Frottant vigoureusement un silex sur la garde de sa dague, il entreprit d’allumer la torche qu’il avait apportée avec lui. Une flammèche embrasa progressivement la toile imbibée d’huile, baignant la caverne d’une lumière et d’une chaleur bienvenues. Bann pataugea sur quelques pas pour éclairer les parois autour de lui. Il semblait bel et bien avoir touché le fond. Le puits dans lequel il se trouvait, quasiment circulaire, mesurait une trentaine de pas de diamètre. Sur les murs, des aspérités aux formes irrégulières ressemblaient à des rangées de dents, comme s’il avait été avalé par une mâchoire gigantesque.
A vue d’œil, il n’apercevait aucune issue. Rien d’autre que des rideaux de pierre qui l’entouraient.
Par où l’eau avait-elle disparu ?
Bann fit quelques pas droit devant lui. La forte inclinaison du sol le surprit ; le liquide lui arrivait à présent à mi-cuisse. Il voulut continuer, mais buta contre un obstacle à ses pieds. Pour tenter de comprendre contre quoi il s’était cogné, il plongea les doigts dans l’eau noire et attrapa un objet fin et long, qu’il ressortit pour l’examiner à la lumière des flammes.
Un os.
Il le lâcha précipitamment, comme brûlé par un froid intense qui se répandait dans sa main, approcha sa torche de la surface et scruta le terrain sous ses chaussures. Il observa, à travers le liquide transparent, un deuxième os, puis un troisième, un crâne, des pieds, une cage thoracique. Des squelettes gisaient au sol, par centaines, à perte de vue. Partout où il posait les yeux, il reconnaissait des corps ayant un jour appartenu à des hommes. Son sang se glaça dans ses veines et il voulut crier, mais sa gorge nouée ne laissait passer aucun son. Il recula, pris d’effroi, jusqu’à rencontrer dans son dos la paroi contre laquelle pendait toujours la corde qui l’avait conduit dans cet endroit maudit. Les crânes aux orbites vides le regardaient et l’accusaient d’avoir profané leur sépulture par son inconscience et sa vanité.
— Bann, ça va ? Est-ce qu’on peut descendre ?
La voix de son frère fit sursauter le jeune homme et le sortit de sa léthargie. Il voulait les prévenir, mais les mots semblaient coincés au fond de sa gorge, tel un nœud serré qui l’asphyxiait. Visiblement inquiété par son absence de réponse, Mevanor lui reposa la question deux fois, de plus en plus fort, et l’aîné finit par retrouver l’usage de la parole après s’être donné une claque sur la joue qui résonna dans toute la grotte.
— Restez où vous êtes ! hurla-t-il.

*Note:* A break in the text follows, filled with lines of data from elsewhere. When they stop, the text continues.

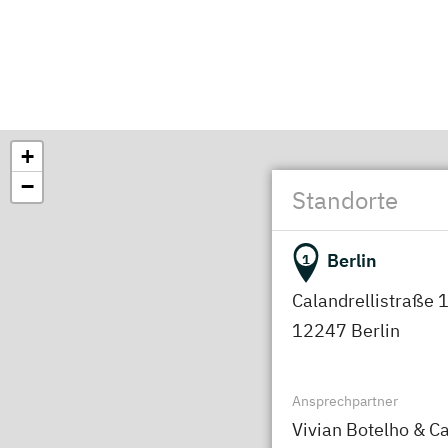
+
−
Standorte
Berlin
1
Calandrellistraße 
12247 Berlin
Ansprechpartner
Vivian Botelho & Ca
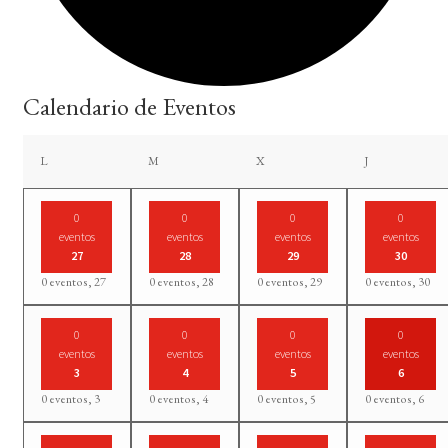
Calendario de Eventos
lunes
martes
miércoles
jueves
L
M
X
J
0
0
0
0
eventos
eventos
eventos
eventos
27
28
29
30
0 eventos,
27
0 eventos,
28
0 eventos,
29
0 eventos,
30
0
0
0
0
eventos
eventos
eventos
eventos
3
4
5
6
0 eventos,
3
0 eventos,
4
0 eventos,
5
0 eventos,
6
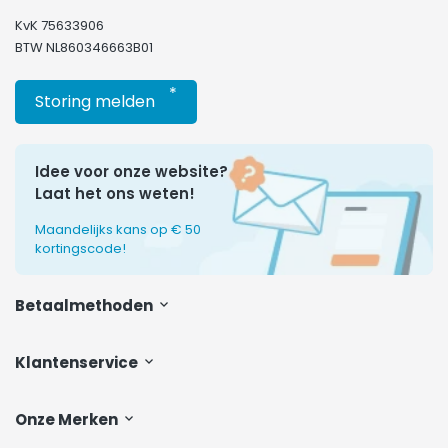
KvK 75633906
BTW NL860346663B01
*
Storing melden
Idee voor onze website?
Laat het ons weten!
Maandelijks kans op € 50
kortingscode!
Betaalmethoden
Klantenservice
Onze Merken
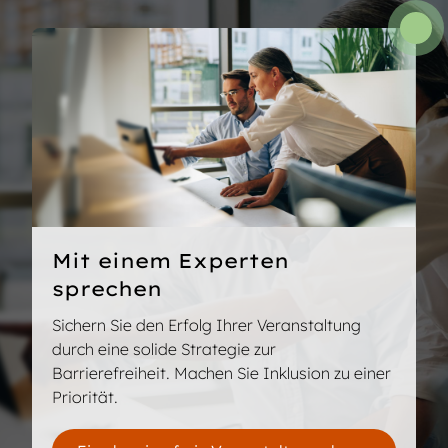
festlegen, der sich nach der verfügbaren Zeit
richtet.
Mit einem Experten
sprechen
Sichern Sie den Erfolg Ihrer Veranstaltung
durch eine solide Strategie zur
Barrierefreiheit. Machen Sie Inklusion zu einer
Priorität.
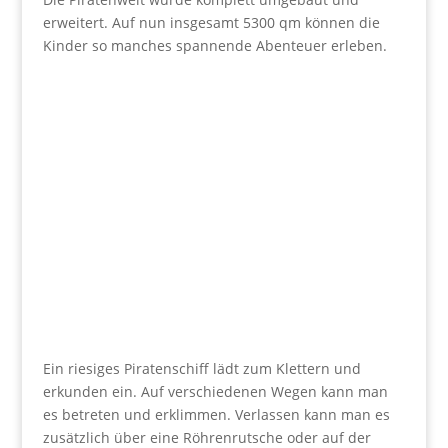
erweitert. Auf nun insgesamt 5300 qm können die
Kinder so manches spannende Abenteuer erleben.
Ein riesiges Piratenschiff lädt zum Klettern und
erkunden ein. Auf verschiedenen Wegen kann man
es betreten und erklimmen. Verlassen kann man es
zusätzlich über eine Röhrenrutsche oder auf der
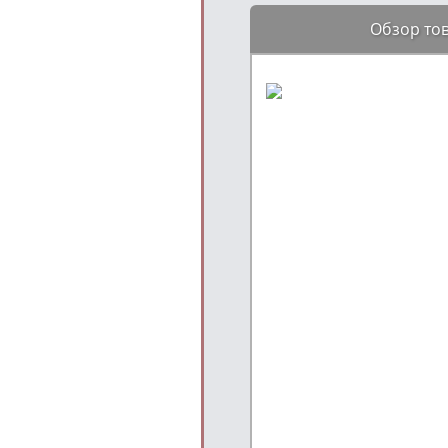
Обзор то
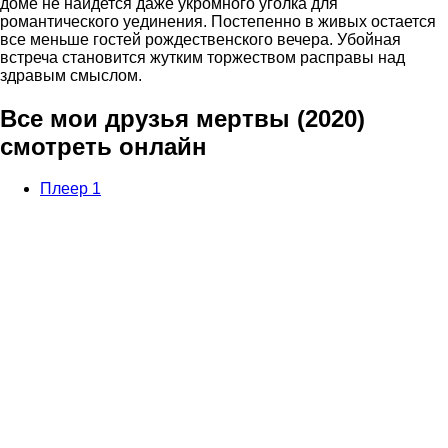
доме не найдется даже укромного уголка для
романтического уединения. Постепенно в живых остается
все меньше гостей рождественского вечера. Убойная
встреча становится жутким торжеством расправы над
здравым смыслом.
Все мои друзья мертвы (2020)
смотреть онлайн
Плеер 1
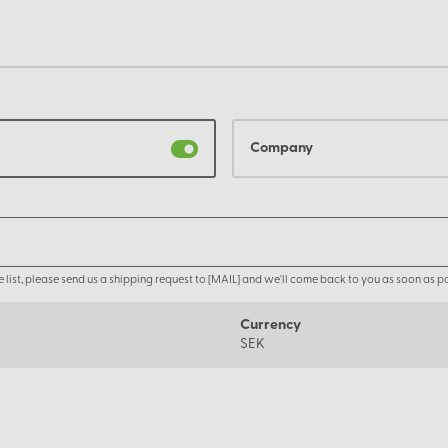
Company
the list, please send us a shipping request to [MAIL] and we'll come back to you as soon as po
Currency
SEK
Om oss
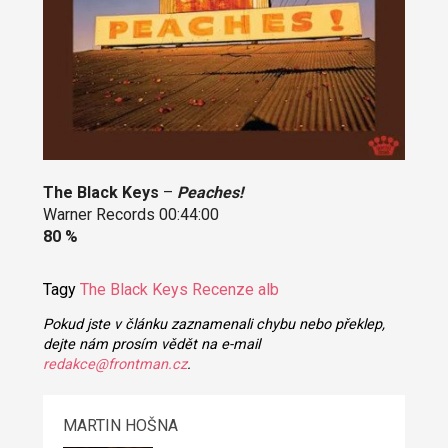
The Black Keys
–
Peaches!
Warner Records 00:44:00
80 %
Tagy
The Black Keys
Recenze alb
Pokud jste v článku zaznamenali chybu nebo překlep,
dejte nám prosím vědět na e-mail
redakce@frontman.cz
.
MARTIN HOŠNA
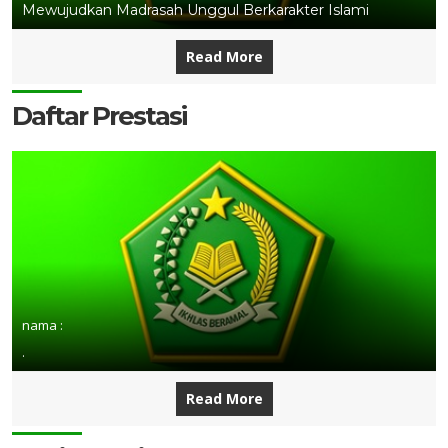
Mewujudkan Madrasah Unggul Berkarakter Islami
Read More
Daftar Prestasi
nama :
.
Read More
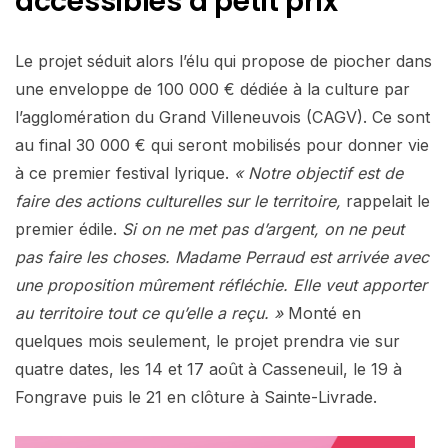
accessibles à petit prix
Le projet séduit alors l’élu qui propose de piocher dans
une enveloppe de 100 000 € dédiée à la culture par
l’agglomération du Grand Villeneuvois (CAGV). Ce sont
au final 30 000 € qui seront mobilisés pour donner vie
à ce premier festival lyrique.
« Notre objectif est de
faire des actions culturelles sur le territoire,
rappelait le
premier édile.
Si on ne met pas d’argent, on ne peut
pas faire les choses. Madame Perraud est arrivée avec
une proposition mûrement réfléchie. Elle veut apporter
au territoire tout ce qu’elle a reçu. »
Monté en
quelques mois seulement, le projet prendra vie sur
quatre dates, les 14 et 17 août à Casseneuil, le 19 à
Fongrave puis le 21 en clôture à Sainte-Livrade.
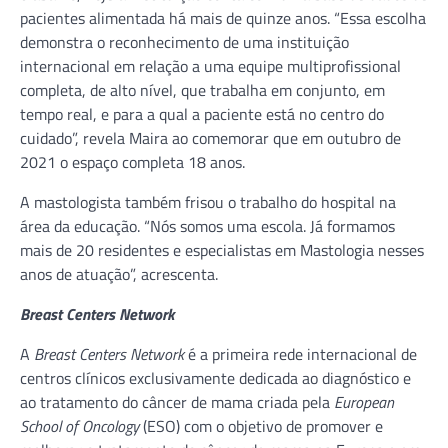
pacientes alimentada há mais de quinze anos. “Essa escolha
demonstra o reconhecimento de uma instituição
internacional em relação a uma equipe multiprofissional
completa, de alto nível, que trabalha em conjunto, em
tempo real, e para a qual a paciente está no centro do
cuidado”, revela Maira ao comemorar que em outubro de
2021 o espaço completa 18 anos.
A mastologista também frisou o trabalho do hospital na
área da educação. “Nós somos uma escola. Já formamos
mais de 20 residentes e especialistas em Mastologia nesses
anos de atuação”, acrescenta.
Breast Centers Network
A
Breast Centers Network
é a primeira rede internacional de
centros clínicos exclusivamente dedicada ao diagnóstico e
ao tratamento do câncer de mama criada pela
European
School of Oncology
(ESO) com o objetivo de promover e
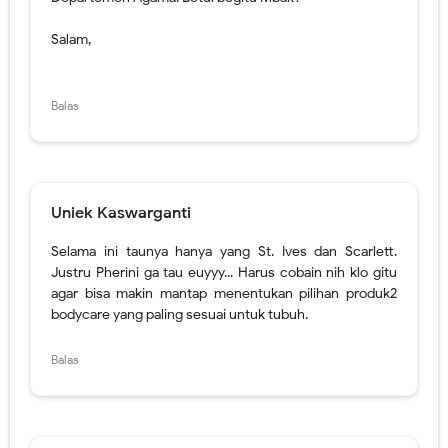
Uniek Kaswarganti
Selama ini taunya hanya yang St. Ives dan Scarlett.
Justru Pherini ga tau euyyy... Harus cobain nih klo gitu
agar bisa makin mantap menentukan pilihan produk2
bodycare yang paling sesuai untuk tubuh.
Balas
KenniApril
Baru pernah pakai scarlett... Pengen nyoba st. Yves
karena aman untuk kulit iritasi nig.. Pherini merk. Ini aku
baru tahu ini. Asing
Balas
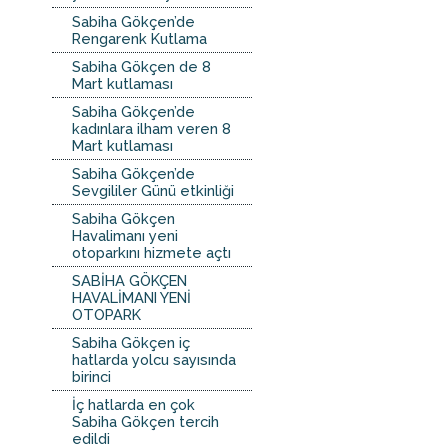
Sabiha Gökçen’de
Rengarenk Kutlama
Sabiha Gökçen de 8
Mart kutlaması
Sabiha Gökçen’de
kadınlara ilham veren 8
Mart kutlaması
Sabiha Gökçen’de
Sevgililer Günü etkinliği
Sabiha Gökçen
Havalimanı yeni
otoparkını hizmete açtı
SABİHA GÖKÇEN
HAVALİMANI YENİ
OTOPARK
Sabiha Gökçen iç
hatlarda yolcu sayısında
birinci
İç hatlarda en çok
Sabiha Gökçen tercih
edildi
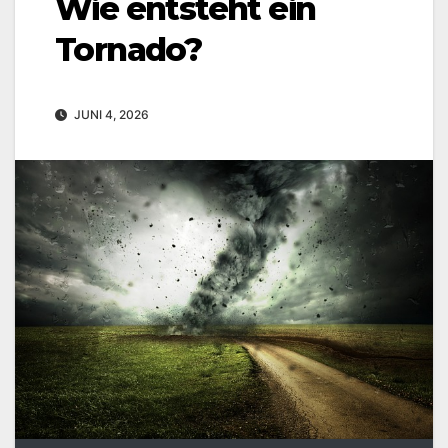
Wie entsteht ein
Tornado?
JUNI 4, 2026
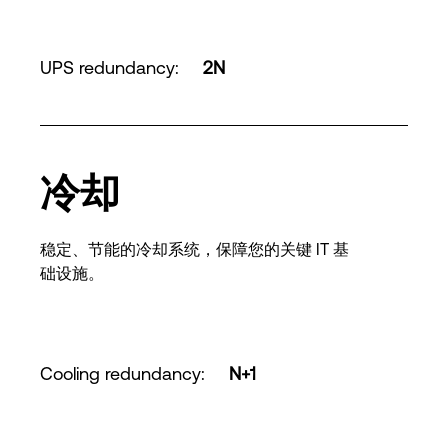
UPS redundancy
:
2N
冷却
稳定、节能的冷却系统，保障您的关键 IT 基
础设施。
Cooling redundancy
:
N+1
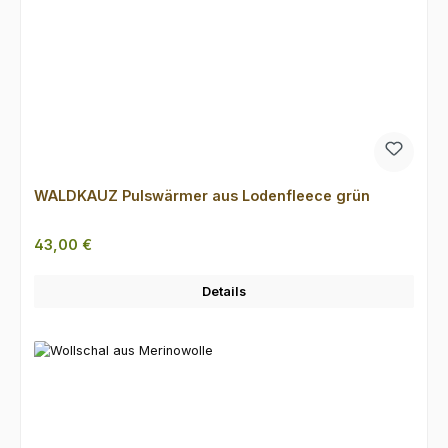
WALDKAUZ Pulswärmer aus Lodenfleece grün
Regulärer Preis:
43,00 €
Details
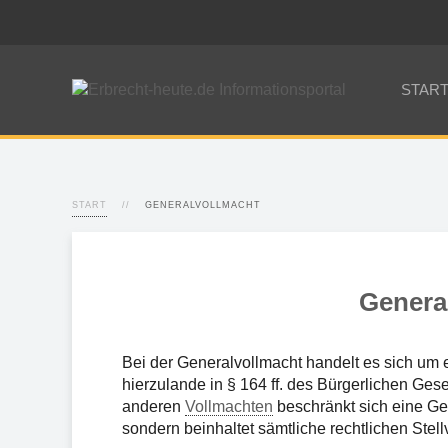
STAR
START
GENERALVOLLMACHT
Genera
Bei der Generalvollmacht handelt es sich um
hierzulande in § 164 ff. des Bürgerlichen Ges
anderen
Vollmachten
beschränkt sich eine Gen
sondern beinhaltet sämtliche rechtlichen Stell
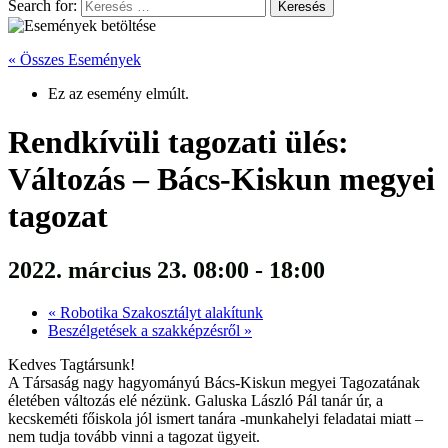
Search for:
« Összes Események
Ez az esemény elmúlt.
Rendkívüli tagozati ülés:
Változás – Bács-Kiskun megyei
tagozat
2022. március 23. 08:00
-
18:00
«
Robotika Szakosztályt alakítunk
Beszélgetések a szakképzésről
»
Kedves Tagtársunk!
A Társaság nagy hagyományú Bács-Kiskun megyei Tagozatának
életében változás elé nézünk. Galuska László Pál tanár úr, a
kecskeméti főiskola jól ismert tanára -munkahelyi feladatai miatt –
nem tudja tovább vinni a tagozat ügyeit.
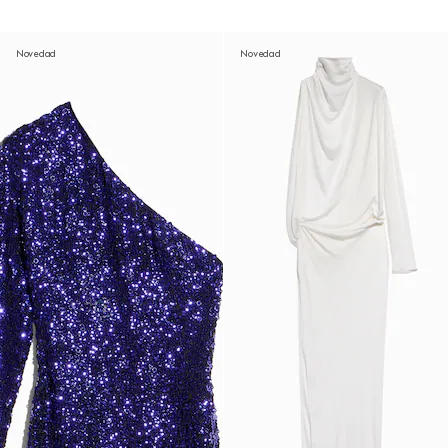
Novedad
Novedad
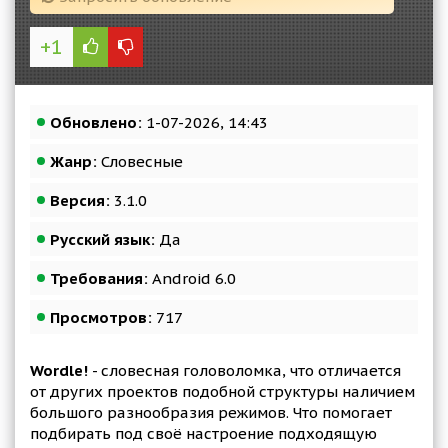
+1
Обновлено:
1-07-2026, 14:43
Жанр:
Словесные
Версия:
3.1.0
Русский язык:
Да
Требования:
Android 6.0
Просмотров:
717
Wordle!
- словесная головоломка, что отличается
от других проектов подобной структуры наличием
большого разнообразия режимов. Что помогает
подбирать под своё настроение подходящую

Les prêtresses avaient raison, nous avons pénétré dans les enfers ! Les morts habitent ce lieu, je peux les voir et toucher leurs ossements ! Nous n’aurions jamais dû venir !
Un instant de silence suivit son avertissement, puis Glaë lui cria de les rejoindre le plus vite possible. Bann dégagea ses pieds des algues et des os qui semblaient lui étreindre les jambes pour le retenir dans sa dernière demeure, laissa sa torche sur un rocher émergé et remonta la corde à la force de ses bras, aidé par ses compagnons qui le hissaient de leur côté. Il arriva à leur hauteur, pantelant, trempé, terrifié, et ne put s’empêcher de se retourner vers la fosse qu’il venait de quitter. Pour vérifier, s’assurer qu’il n’avait pas imaginé le spectacle terrible des morts abandonnés en bas pour l’éternité. Il frissonna devant la vision qui s’étendait sous ses yeux. La flamme vacillante de sa torche restée au fond du gouffre créait des ombres dansantes sous l’eau, qui rendaient vivants les défunts pour quelques instants encore. Au bout d’un long moment, elle finit par s’éteindre.